The U.S. Supreme Court announced Monday that it would not review Lambda Legal’s case on behalf of a lesbian who said she was harassed and effectively fired from her job at Georgia Regional Hospital due to her sexual orientation.
In March, a three-judge panel on the 11th Circuit Court of Appeals ruled 2-1 that the Civil Rights Act’s prohibition on sex-based discrimination does not protect on the basis of sexual orientation.
“Keeping your job shouldn’t depend on whether or not you pass for straight. There is no way to draw a line between sexual orientation discrimination and discrimination based on gender nonconformity because not being straight is gender-nonconforming, period,” Greg Nevins, Employment Fairness Project Director for Lambda Legal, said at the time.

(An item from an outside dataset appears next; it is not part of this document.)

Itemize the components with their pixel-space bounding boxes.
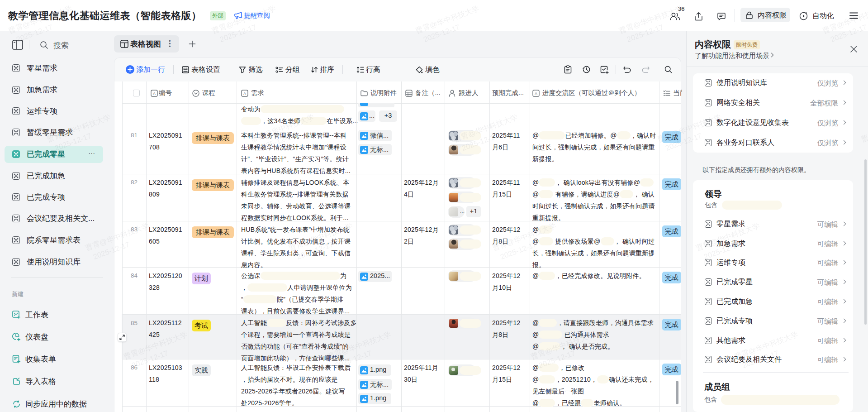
svg-text:A: A: [153, 91, 156, 96]
svg-text:A: A: [243, 91, 246, 96]
svg-text:A: A: [535, 91, 537, 96]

The court denied a rehearing in July, and Lambda Legal appealed to the Supreme Court.
Evans expressed upset at the decision not to hear the case in a statement.
“By declining to hear this case, the Supreme Court is delaying the inevitable and leaving a split in the circuits that will cause confusion across the country,” Nevins said.
While lower courts have ruled that the 1964 Civil Rights Act protects against anti-LGBTQ discrimination, so far no federal appellate court has followed suit.
“But this was not a ‘no’ but a ‘not yet,’ and rest assured that Lambda Legal will continue the fight, circuit by circuit as necessary, to establish that the Civil Rights Act prohibits sexual orientation discrimination,” Nevins continued.
“The vast majority of Americans believe that LGBT people should be treated equally in the workplace. The public is on the right side of history; it’s unfortunate that the Supreme Court has refused to join us today, but we will continue to invite them to do the right thing and end this hurtful balkanization of the right of LGBT people to be out at work.”
The Equal Opportunity Employment Commission (EEOC) also believes anti-LGBTQ discrimination should be prohibited.
The Trump administration, however, is on the other side of the issue, having intervened in a case to argue that civil rights laws don’t protect against discrimination based on sexual orientation.
The Department of Justice has also clarified that it will no longer interpret the Civil Rights Act’s Title VII provision to protect against discrimination based on gender identity, leaving transgender and gender-nonconforming and non-binary people at risk.